Collected data
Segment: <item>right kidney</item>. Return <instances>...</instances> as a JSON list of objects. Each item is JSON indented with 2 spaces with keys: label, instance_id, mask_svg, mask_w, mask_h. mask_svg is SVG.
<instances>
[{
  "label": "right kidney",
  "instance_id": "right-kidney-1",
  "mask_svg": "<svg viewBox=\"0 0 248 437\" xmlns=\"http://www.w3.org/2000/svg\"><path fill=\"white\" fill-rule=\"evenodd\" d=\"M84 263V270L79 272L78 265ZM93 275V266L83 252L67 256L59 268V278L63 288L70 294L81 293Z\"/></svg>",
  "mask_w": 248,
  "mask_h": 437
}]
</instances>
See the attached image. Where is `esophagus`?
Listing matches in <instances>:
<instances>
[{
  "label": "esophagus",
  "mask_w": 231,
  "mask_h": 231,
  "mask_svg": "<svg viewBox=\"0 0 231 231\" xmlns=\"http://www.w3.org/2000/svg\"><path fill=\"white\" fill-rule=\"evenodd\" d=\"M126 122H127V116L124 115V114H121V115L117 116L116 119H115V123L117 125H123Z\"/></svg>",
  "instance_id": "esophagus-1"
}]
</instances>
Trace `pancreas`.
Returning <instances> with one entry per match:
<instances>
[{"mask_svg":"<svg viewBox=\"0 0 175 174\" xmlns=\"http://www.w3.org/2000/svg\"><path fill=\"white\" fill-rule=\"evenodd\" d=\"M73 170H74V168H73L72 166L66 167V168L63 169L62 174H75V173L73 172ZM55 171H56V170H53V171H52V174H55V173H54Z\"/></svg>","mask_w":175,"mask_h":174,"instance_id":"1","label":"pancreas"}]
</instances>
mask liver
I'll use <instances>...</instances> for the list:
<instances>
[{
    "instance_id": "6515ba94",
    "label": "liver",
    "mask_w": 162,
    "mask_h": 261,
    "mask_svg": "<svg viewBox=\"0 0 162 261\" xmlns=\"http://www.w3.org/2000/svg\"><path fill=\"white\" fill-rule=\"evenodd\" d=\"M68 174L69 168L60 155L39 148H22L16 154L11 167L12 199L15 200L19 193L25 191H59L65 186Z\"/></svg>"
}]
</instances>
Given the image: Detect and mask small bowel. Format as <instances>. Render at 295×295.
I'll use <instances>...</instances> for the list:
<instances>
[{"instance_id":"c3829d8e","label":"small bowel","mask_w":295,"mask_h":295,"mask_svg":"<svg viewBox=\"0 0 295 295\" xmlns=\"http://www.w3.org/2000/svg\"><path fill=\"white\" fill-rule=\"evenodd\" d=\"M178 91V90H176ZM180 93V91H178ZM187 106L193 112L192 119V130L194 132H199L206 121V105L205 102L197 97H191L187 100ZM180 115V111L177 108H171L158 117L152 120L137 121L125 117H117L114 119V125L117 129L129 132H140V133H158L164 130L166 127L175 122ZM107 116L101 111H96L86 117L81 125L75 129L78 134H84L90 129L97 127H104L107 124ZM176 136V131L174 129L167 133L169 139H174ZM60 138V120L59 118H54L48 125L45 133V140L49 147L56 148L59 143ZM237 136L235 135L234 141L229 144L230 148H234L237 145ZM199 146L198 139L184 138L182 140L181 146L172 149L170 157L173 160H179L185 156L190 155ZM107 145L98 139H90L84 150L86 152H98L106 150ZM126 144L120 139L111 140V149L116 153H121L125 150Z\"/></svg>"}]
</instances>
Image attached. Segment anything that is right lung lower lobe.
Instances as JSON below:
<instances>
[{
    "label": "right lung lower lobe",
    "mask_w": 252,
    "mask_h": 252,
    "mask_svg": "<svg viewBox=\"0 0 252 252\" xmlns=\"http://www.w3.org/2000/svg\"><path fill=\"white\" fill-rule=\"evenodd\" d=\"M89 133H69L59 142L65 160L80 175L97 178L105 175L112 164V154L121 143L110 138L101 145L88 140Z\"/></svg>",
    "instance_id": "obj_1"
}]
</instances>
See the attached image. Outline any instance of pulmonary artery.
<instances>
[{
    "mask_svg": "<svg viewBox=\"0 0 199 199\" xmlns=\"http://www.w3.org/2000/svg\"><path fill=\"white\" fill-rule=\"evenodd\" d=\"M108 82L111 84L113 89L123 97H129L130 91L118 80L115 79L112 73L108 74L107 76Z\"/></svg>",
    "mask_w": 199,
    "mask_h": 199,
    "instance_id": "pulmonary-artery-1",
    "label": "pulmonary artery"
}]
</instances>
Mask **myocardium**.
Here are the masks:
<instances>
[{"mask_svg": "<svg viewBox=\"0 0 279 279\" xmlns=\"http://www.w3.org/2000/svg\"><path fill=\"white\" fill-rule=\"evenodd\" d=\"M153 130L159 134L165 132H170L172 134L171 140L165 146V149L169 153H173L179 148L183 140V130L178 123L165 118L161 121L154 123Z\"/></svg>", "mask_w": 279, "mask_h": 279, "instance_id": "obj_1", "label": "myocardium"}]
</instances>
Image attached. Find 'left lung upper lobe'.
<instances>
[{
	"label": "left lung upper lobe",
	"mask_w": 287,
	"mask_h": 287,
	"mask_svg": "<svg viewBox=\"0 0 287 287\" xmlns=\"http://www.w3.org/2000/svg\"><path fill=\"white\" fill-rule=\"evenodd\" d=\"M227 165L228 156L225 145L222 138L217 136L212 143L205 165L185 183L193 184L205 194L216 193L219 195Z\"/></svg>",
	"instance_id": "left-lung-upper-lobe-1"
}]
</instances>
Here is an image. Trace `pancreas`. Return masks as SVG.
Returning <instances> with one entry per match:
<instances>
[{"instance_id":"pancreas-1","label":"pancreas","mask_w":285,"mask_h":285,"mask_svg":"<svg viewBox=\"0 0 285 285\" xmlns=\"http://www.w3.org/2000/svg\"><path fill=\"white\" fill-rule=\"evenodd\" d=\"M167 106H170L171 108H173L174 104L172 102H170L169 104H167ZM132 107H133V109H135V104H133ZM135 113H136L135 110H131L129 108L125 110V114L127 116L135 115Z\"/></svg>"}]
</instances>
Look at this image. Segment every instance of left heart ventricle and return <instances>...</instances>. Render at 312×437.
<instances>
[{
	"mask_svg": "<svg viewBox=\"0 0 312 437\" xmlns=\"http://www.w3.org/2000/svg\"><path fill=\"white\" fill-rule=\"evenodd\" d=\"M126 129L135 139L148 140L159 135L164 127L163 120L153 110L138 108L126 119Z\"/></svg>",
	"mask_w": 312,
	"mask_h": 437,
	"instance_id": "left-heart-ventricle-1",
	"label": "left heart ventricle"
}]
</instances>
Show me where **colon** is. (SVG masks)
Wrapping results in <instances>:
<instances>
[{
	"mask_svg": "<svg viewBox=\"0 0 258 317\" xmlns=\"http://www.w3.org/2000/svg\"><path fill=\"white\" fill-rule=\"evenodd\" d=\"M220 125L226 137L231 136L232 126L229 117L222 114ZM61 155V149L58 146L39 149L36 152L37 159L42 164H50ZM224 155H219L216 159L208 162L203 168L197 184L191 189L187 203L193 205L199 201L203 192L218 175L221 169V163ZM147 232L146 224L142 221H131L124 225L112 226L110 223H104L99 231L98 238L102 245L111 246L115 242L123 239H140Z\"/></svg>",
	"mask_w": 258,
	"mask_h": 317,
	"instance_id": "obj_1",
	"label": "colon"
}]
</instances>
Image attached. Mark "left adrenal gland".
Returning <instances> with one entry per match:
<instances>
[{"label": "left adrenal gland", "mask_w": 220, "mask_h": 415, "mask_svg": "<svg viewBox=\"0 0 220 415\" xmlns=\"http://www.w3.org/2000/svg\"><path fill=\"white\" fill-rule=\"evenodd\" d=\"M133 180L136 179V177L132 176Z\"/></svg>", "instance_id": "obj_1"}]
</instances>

What the task asks:
Copy all lines of the records in which the string "pulmonary" can be found.

Task output:
See the attached image. Outline any instance of pulmonary artery.
    "instance_id": "pulmonary-artery-1",
    "label": "pulmonary artery"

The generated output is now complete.